### [About this task]
In the records below, find the lines that include "code" and copy each.

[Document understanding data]
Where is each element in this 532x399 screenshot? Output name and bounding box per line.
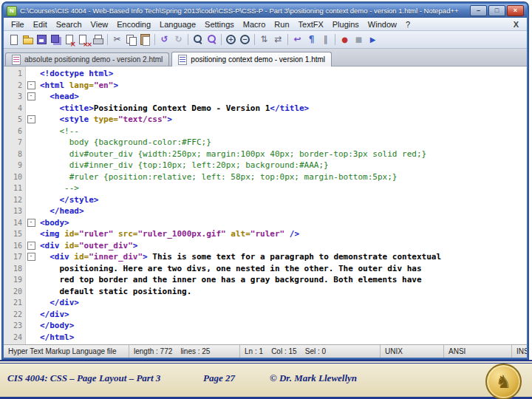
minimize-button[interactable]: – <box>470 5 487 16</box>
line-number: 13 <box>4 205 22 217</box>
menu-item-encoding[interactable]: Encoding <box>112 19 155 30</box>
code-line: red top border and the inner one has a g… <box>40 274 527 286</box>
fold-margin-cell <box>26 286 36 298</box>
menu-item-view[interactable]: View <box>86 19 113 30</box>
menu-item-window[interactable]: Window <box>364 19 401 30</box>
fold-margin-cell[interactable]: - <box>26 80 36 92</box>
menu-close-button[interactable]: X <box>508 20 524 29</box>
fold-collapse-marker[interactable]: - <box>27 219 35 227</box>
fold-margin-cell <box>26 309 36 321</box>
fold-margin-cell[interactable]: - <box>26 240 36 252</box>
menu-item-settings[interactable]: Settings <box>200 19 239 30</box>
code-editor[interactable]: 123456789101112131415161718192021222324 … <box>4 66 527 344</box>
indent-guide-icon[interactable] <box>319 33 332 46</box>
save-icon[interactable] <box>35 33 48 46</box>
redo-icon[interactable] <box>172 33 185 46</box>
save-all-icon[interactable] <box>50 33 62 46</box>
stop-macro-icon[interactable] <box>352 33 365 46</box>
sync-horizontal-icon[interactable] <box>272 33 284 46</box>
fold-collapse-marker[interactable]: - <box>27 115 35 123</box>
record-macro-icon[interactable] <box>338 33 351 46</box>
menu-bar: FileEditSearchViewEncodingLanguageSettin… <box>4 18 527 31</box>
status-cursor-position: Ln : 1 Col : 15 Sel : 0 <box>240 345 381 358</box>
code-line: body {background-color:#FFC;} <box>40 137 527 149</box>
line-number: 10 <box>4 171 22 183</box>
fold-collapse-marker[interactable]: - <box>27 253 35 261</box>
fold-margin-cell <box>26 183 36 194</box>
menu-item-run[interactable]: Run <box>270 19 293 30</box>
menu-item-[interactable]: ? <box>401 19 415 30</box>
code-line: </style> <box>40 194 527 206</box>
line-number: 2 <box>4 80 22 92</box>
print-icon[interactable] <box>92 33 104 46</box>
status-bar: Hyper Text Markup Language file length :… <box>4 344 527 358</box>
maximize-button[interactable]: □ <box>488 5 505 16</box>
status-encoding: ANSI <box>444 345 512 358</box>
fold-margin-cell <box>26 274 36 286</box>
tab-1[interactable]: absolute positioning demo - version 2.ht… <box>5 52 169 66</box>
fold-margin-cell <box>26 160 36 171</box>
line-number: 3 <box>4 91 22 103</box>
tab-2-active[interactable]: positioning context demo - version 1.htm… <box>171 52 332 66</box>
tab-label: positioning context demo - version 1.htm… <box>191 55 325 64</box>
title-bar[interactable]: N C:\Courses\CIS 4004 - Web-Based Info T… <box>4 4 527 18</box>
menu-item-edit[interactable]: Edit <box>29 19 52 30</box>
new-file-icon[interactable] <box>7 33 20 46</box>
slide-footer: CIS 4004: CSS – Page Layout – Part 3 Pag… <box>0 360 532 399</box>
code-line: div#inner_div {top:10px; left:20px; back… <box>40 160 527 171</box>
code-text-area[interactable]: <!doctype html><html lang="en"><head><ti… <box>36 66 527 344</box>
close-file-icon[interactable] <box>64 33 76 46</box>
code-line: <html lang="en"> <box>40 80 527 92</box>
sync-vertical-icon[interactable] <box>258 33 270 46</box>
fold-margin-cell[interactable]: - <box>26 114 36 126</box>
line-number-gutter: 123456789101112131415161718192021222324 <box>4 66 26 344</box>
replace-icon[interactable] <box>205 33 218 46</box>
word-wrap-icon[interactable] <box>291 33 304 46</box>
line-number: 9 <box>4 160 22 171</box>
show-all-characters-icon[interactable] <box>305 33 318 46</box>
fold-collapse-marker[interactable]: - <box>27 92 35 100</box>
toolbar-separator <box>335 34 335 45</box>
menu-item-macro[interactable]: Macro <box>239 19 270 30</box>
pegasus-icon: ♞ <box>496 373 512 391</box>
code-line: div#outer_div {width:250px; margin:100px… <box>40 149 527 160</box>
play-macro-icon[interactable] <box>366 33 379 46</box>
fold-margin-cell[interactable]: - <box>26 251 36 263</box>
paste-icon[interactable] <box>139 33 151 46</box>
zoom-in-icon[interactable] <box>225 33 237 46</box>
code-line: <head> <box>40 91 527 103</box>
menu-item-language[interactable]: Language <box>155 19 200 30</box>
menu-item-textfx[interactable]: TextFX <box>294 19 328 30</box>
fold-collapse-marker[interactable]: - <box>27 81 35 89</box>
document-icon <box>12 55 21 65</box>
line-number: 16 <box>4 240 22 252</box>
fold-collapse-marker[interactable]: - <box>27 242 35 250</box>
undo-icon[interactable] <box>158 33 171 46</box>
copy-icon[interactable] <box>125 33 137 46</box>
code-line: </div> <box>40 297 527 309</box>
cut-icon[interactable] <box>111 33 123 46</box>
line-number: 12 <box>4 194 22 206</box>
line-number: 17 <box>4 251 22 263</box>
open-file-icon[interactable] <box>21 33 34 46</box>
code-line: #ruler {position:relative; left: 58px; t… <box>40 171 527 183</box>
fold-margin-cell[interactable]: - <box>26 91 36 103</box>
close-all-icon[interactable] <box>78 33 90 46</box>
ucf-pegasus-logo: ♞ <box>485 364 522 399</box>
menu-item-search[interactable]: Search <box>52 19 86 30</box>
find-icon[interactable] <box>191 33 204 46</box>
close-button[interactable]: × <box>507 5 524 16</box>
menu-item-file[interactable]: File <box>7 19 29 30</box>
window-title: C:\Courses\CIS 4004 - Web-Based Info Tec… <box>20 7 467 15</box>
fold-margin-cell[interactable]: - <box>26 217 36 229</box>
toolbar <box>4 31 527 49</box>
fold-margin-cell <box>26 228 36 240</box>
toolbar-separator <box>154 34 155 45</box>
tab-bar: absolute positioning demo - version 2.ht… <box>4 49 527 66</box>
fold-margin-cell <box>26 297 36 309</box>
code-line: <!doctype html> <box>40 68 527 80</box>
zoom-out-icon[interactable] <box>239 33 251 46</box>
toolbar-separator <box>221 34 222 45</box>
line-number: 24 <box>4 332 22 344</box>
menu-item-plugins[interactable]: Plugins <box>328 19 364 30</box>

### [Exercise answer]
code-line: red top border and the inner one has a g… <box>40 274 527 286</box>
code-editor[interactable]: 123456789101112131415161718192021222324 … <box>4 66 527 344</box>
code-line: body {background-color:#FFC;} <box>40 137 527 149</box>
code-line: </style> <box>40 194 527 206</box>
code-line: div#inner_div {top:10px; left:20px; back… <box>40 160 527 171</box>
code-text-area[interactable]: <!doctype html><html lang="en"><head><ti… <box>36 66 527 344</box>
code-line: <html lang="en"> <box>40 80 527 92</box>
code-line: div#outer_div {width:250px; margin:100px… <box>40 149 527 160</box>
code-line: <head> <box>40 91 527 103</box>
code-line: </div> <box>40 297 527 309</box>
code-line: #ruler {position:relative; left: 58px; t… <box>40 171 527 183</box>
code-line: <!doctype html> <box>40 68 527 80</box>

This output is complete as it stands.